Provided records section start
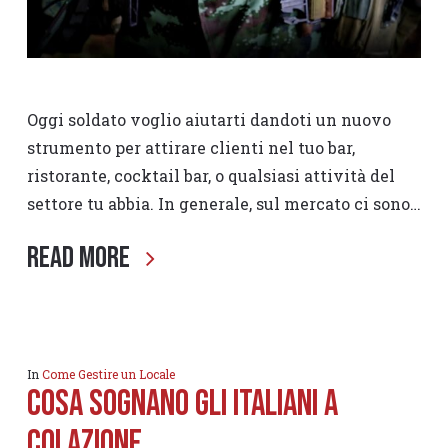
Oggi soldato voglio aiutarti dandoti un nuovo
strumento per attirare clienti nel tuo bar,
ristorante, cocktail bar, o qualsiasi attività del
settore tu abbia. In generale, sul mercato ci sono…
Read More
In
Come Gestire un Locale
Cosa sognano gli italiani a
colazione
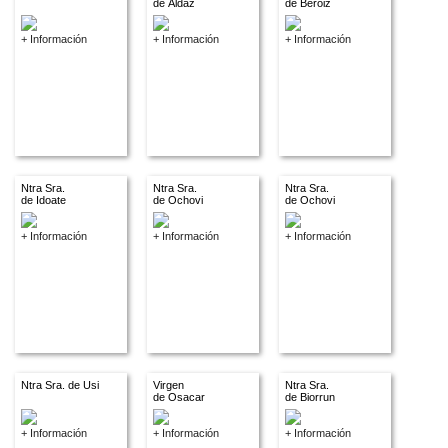
de Aldaz
de Beroiz
+ Información
+ Información
+ Información
Ntra Sra.
Ntra Sra.
Ntra Sra.
de Idoate
de Ochovi
de Ochovi
+ Información
+ Información
+ Información
Ntra Sra. de Usi
Virgen
Ntra Sra.
de Osacar
de Biorrun
+ Información
+ Información
+ Información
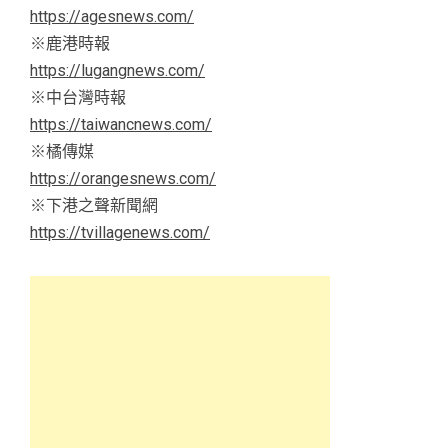
https://agesnews.com/
※鹿港時報
https://lugangnews.com/
※中台灣時報
https://taiwancnews.com/
※橘傳媒
https://orangesnews.com/
※下港之聲新聞網
https://tvillagenews.com/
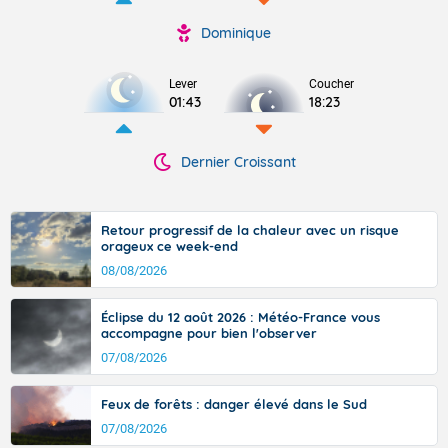
Dominique
Lever
Coucher
01:43
18:23
Dernier Croissant
Retour progressif de la chaleur avec un risque
orageux ce week-end
08/08/2026
Éclipse du 12 août 2026 : Météo-France vous
accompagne pour bien l'observer
07/08/2026
Feux de forêts : danger élevé dans le Sud
07/08/2026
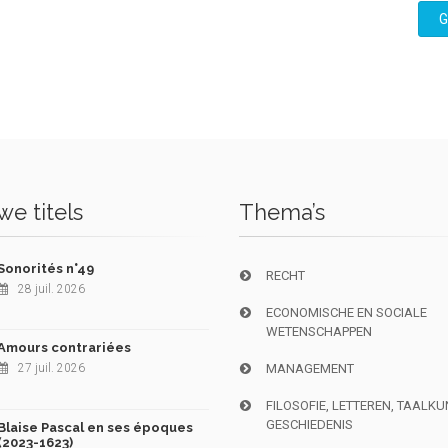
G
e titels
Thema’s
Sonorités n°49
RECHT
28 juil. 2026
ECONOMISCHE EN SOCIALE
WETENSCHAPPEN
Amours contrariées
27 juil. 2026
MANAGEMENT
FILOSOFIE, LETTEREN, TAALK
GESCHIEDENIS
Blaise Pascal en ses époques
(2023-1623)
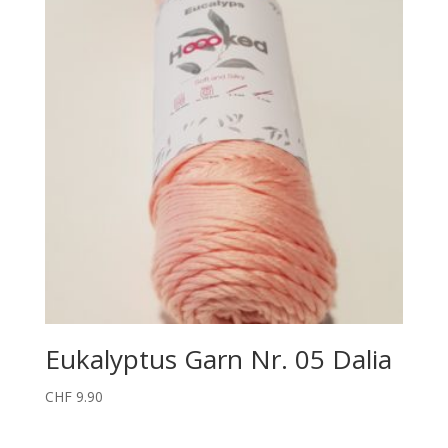
Eukalyptus Garn Nr. 05 Dalia
CHF
9.90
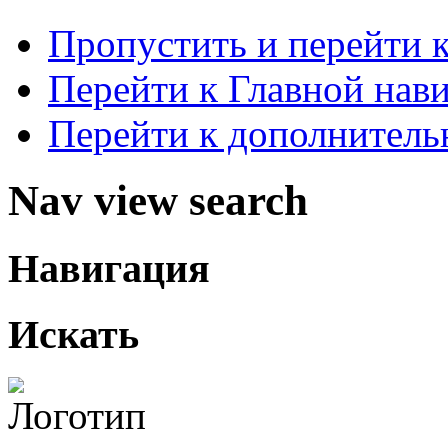
Пропустить и перейти 
Перейти к Главной нав
Перейти к дополнител
Nav view search
Навигация
Искать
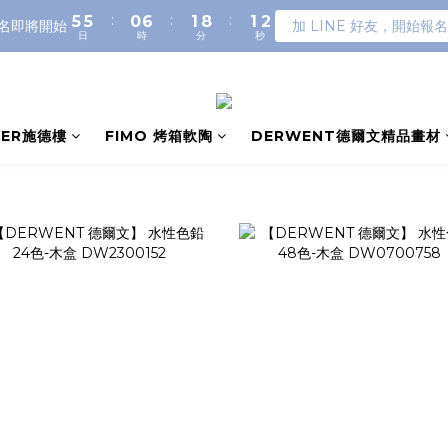
:
:
:
5
5
0
6
1
8
1
1
名即將開始
加 LINE 好友，開始報名
日
時
分
秒
4
4
5
0
7
0
0
3
3
4
6
2
2
3
5
1
1
2
4
0
0
1
3
LER施德樓
FIMO 烤箱軟陶
DERWENT德爾文精品畫材
0
2
1
0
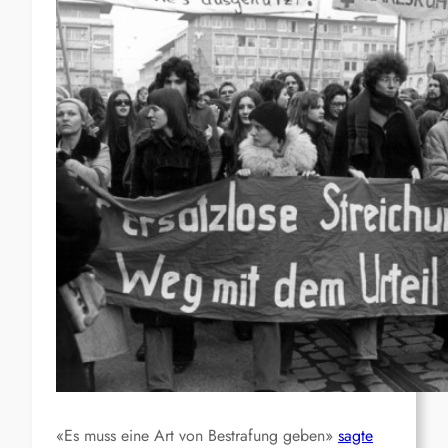
«Es muss eine Art von Bestrafung geben»
sagte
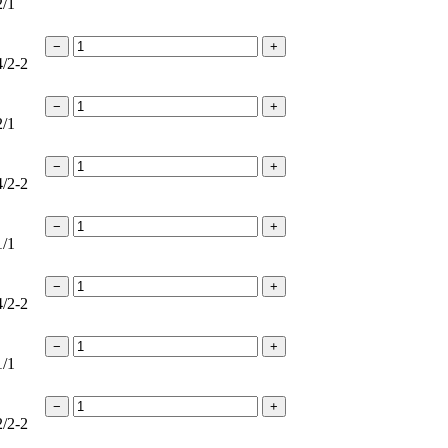
2/1
−
+
4/2-2
−
+
2/1
−
+
4/2-2
−
+
1/1
−
+
4/2-2
−
+
1/1
−
+
2/2-2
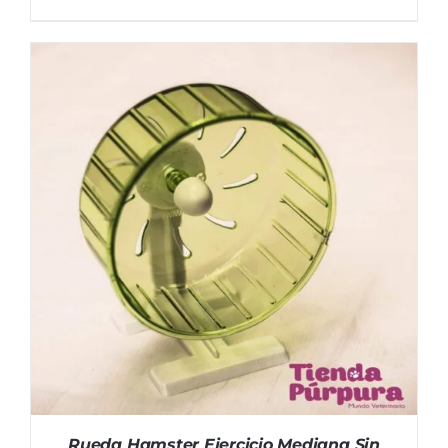
AÑADIR AL CARRITO
/
DETALLES
Rueda Hamster Ejercicio Mediana Sin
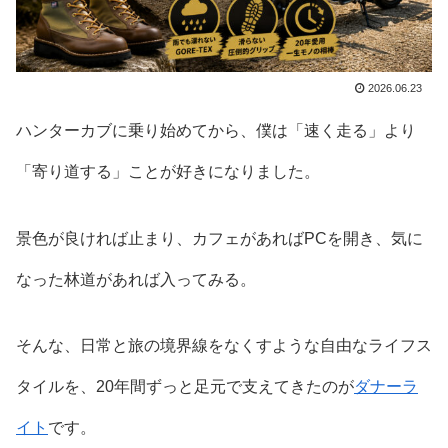
2026.06.23
ハンターカブに乗り始めてから、僕は「速く走る」より
「寄り道する」ことが好きになりました。
景色が良ければ止まり、カフェがあればPCを開き、気に
なった林道があれば入ってみる。
そんな、日常と旅の境界線をなくすような自由なライフス
タイルを、20年間ずっと足元で支えてきたのが
ダナーラ
イト
です。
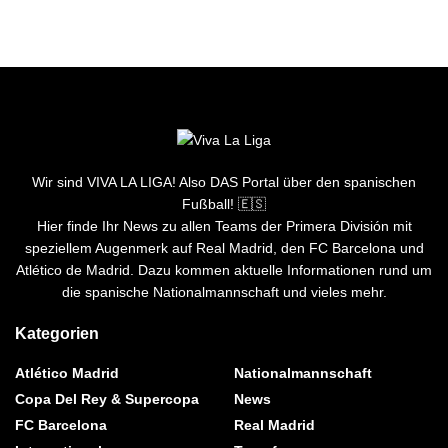
Wir sind VIVA LA LIGA! Also DAS Portal über den spanischen
Fußball! 🇪🇸
Hier finde Ihr News zu allen Teams der Primera División mit
speziellem Augenmerk auf Real Madrid, den FC Barcelona und
Atlético de Madrid. Dazu kommen aktuelle Informationen rund um
die spanische Nationalmannschaft und vieles mehr.
Kategorien
Atlético Madrid
Nationalmannschaft
Copa Del Rey & Supercopa
News
FC Barcelona
Real Madrid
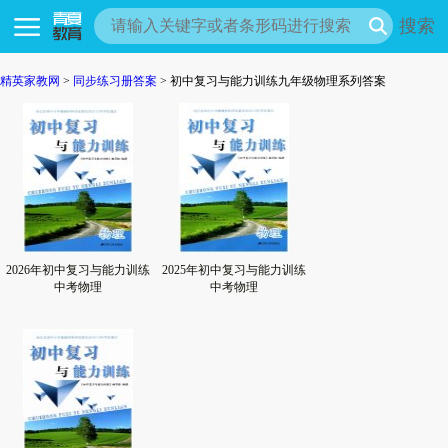
搜索
精英家教网
>
同步练习册答案
> 初中复习与能力训练九年级物理系列答案
2026年初中复习与能力训练
2025年初中复习与能力训练
中考物理
中考物理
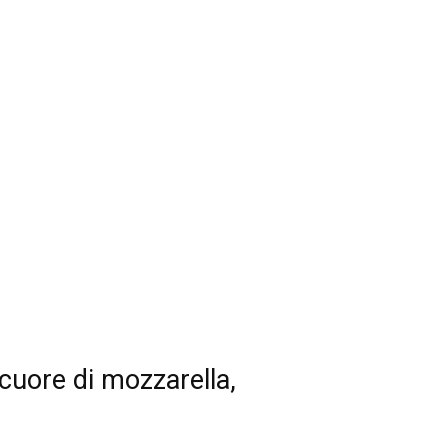
 cuore di mozzarella,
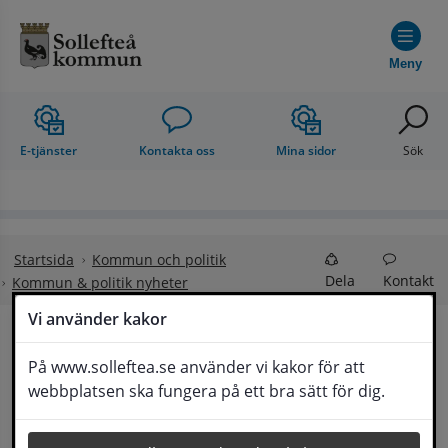
Hoppa till innehåll
Meny
E-tjänster
Kontakta oss
Mina sidor
Sök
Startsida
Kommun och politik
Dela
Kontakt
Kommun & politik nyheter
Vi använder kakor
Sollefteå kommun har 
På www.solleftea.se använder vi kakor för att
Lyssna
webbplatsen ska fungera på ett bra sätt för dig.
övat för att stärka motståndskraften och 
bidra till Totalförsvaret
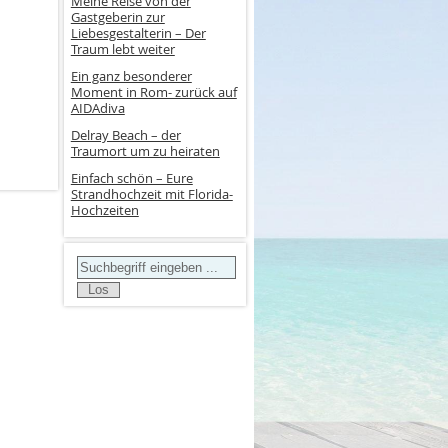
Meine Reise von der
Gastgeberin zur
Liebesgestalterin – Der
Traum lebt weiter
Ein ganz besonderer
Moment in Rom- zurück auf
AIDAdiva
Delray Beach – der
Traumort um zu heiraten
Einfach schön – Eure
Strandhochzeit mit Florida-
Hochzeiten
Search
Provided records section end
* **Work to be completed**
The lines holding the word "Nationalmannschaft" are the answer. Find them in the entries and copy them.

* **Answer below**
die spanische Nationalmannschaft und vieles mehr.
Nationalmannschaft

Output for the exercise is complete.